Views from everyone who responds to the consultation will be vital in helping us get this balance right.
Scope of a redress scheme
The features we'd have to consider when designing a redress scheme.
Opt-in or opt-out
How firms should calculate redress
We’ve seen a range of redress rates suggested. This includes some highly speculative figures by some CMCs and law firms.
Some estimates have been calculated based on Financial Ombudsman decisions. We may take a different approach to calculating redress in any intervention we make. We're required to take a broad view that takes into account all our statutory objectives. This will include considering all the evidence we've gathered and the Supreme Court judgment to determine whether and how far consumers may have lost out.
Any redress scheme must:
- Be fair to consumers who’ve lost out.
- Ensure the integrity of the motor finance market, so it works well for future consumers.

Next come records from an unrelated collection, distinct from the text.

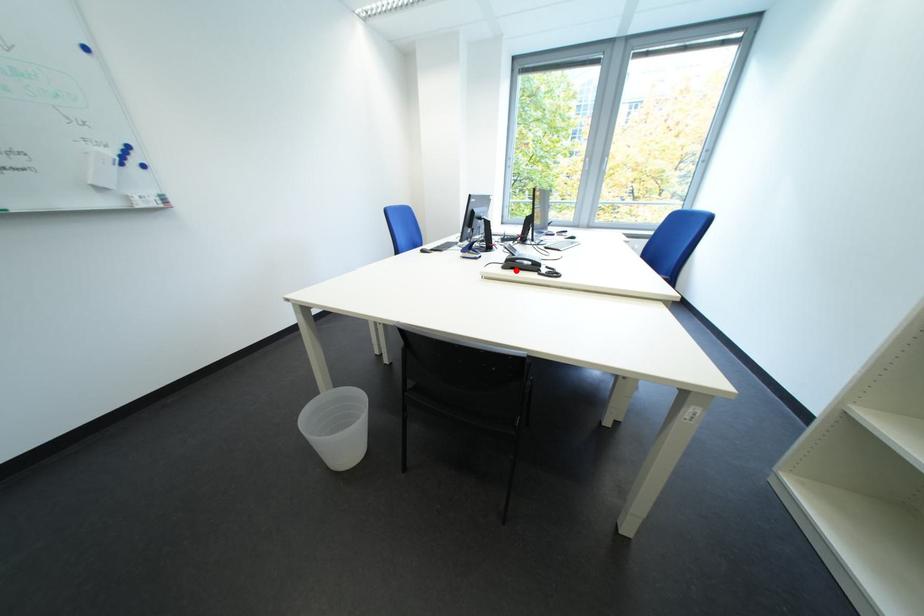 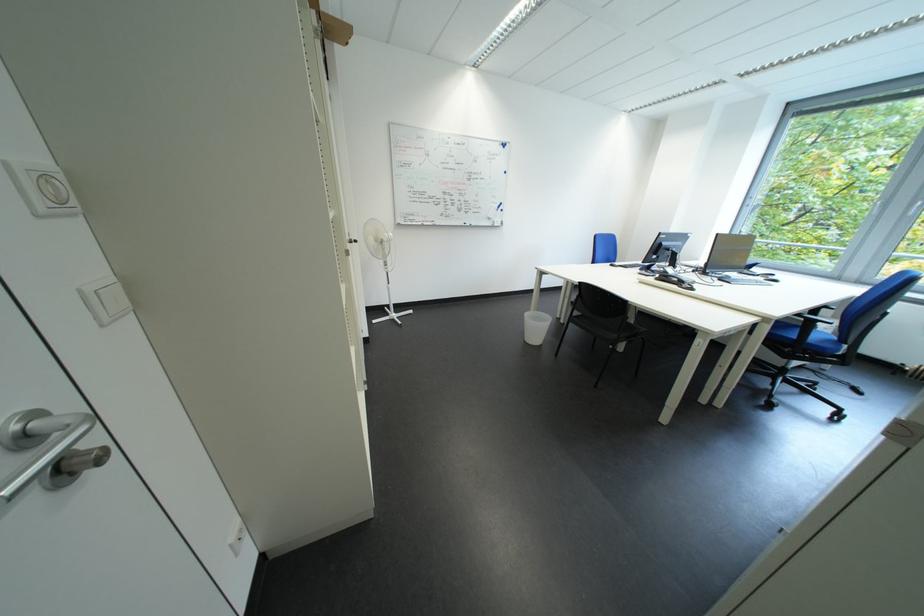 Question: I am providing you with two images of the same scene from different viewpoints. Image1 has a red point marked. In image2, the corresponding 3D location appears at what relative position? Reply with the corresponding letter.

Choices:
 (A) Closer
 (B) Farther

Answer: (A) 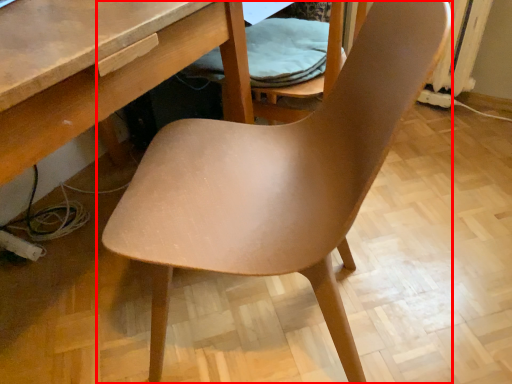 Question: From the image's perspective, what is the correct spatial relationship of chair (annotated by the red box) in relation to folding chair?

Choices:
 (A) above
 (B) below

Answer: (B)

If many firms were to go out of business or withdraw from the market, this could reduce competition and could make it more expensive for consumers to borrow money to buy a car in the future. Where firms fail, customers may not get any redress, as motor finance isn't covered by the Financial Services Compensation Scheme.
Have your say
If you have feedback on the key principles we would use to design a redress scheme or aspects of its scope, please email [email protected].
Next steps
We'll confirm within 6 weeks of the Supreme Court judgment whether we're proposing to introduce a redress scheme. If so, we’ll also set out timings for when we would issue a consultation.
Our consultation would set out detailed proposals for how a redress scheme would work in practice alongside draft rules, including the proposed timings for when a redress scheme would be implemented. It would include a cost benefit analysis (CBA) scrutinised by our CBA Panel of external experts.
Following the consultation, we’d confirm whether we're going ahead with a redress scheme, and if so, what the final rules are. The final rules would set out when firms need to implement the scheme, which we would expect, subject to consultation, to be in 2026.
We will also keep under review the rules in our Handbook we have for motor finance firms and will announce soon after the judgment if we propose any changes.